▶ **WORK REQUEST**
From the data that follows, report how many lines hold the string "lĩnh", giving only the number.

Extracted page text data:

--- START ---

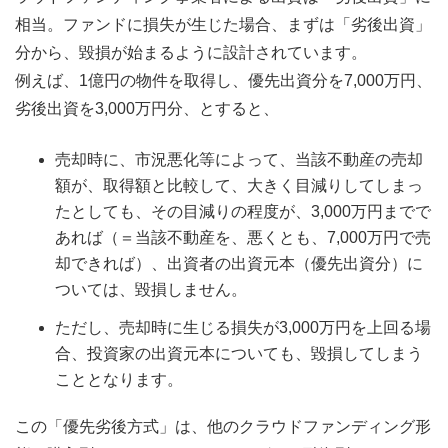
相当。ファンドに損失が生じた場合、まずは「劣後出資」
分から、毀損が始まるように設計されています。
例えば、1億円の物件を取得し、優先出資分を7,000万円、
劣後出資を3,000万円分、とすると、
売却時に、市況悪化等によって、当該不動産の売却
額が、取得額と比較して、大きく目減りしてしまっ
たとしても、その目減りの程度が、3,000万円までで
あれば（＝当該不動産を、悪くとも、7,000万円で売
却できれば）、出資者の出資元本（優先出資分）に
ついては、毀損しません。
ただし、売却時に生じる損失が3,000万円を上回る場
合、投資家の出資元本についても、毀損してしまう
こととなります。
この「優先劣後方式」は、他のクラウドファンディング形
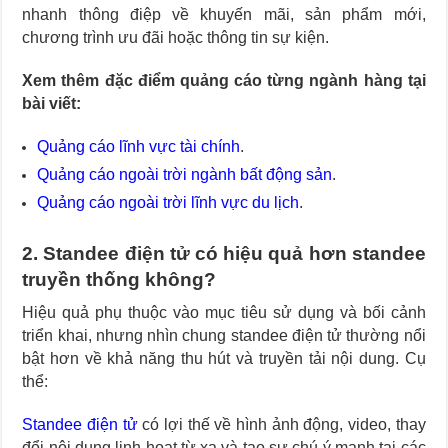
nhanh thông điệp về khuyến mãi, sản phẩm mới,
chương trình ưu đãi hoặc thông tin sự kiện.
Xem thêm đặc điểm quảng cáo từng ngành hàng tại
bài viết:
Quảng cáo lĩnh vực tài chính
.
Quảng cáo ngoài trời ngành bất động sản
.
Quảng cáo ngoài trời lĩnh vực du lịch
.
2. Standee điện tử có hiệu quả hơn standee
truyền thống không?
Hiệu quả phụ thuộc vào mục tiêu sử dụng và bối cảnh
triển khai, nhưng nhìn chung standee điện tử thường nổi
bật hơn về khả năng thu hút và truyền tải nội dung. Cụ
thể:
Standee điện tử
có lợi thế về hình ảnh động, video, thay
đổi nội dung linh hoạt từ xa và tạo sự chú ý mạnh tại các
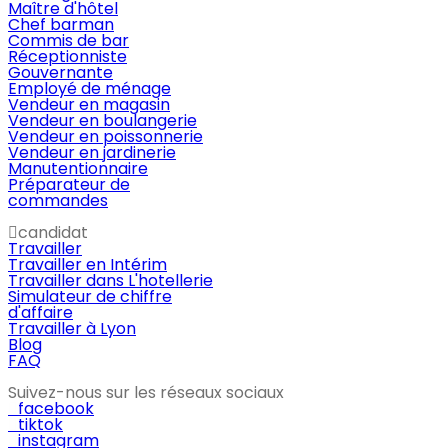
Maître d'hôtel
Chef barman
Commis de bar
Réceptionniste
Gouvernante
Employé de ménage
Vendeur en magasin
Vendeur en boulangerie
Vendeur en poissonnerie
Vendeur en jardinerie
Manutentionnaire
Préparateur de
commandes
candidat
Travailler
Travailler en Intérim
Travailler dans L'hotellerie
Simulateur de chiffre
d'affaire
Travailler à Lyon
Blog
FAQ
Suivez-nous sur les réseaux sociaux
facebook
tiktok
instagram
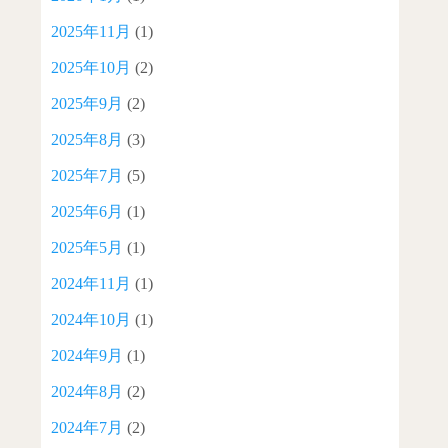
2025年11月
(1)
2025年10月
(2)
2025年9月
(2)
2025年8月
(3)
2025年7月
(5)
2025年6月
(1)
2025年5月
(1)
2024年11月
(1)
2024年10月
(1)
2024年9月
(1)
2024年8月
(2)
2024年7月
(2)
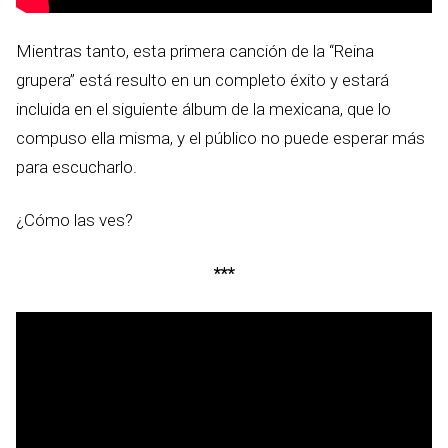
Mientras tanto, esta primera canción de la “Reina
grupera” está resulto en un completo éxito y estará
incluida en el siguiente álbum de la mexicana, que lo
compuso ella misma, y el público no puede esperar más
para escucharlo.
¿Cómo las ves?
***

--- END ---

▶ **REPLY**
2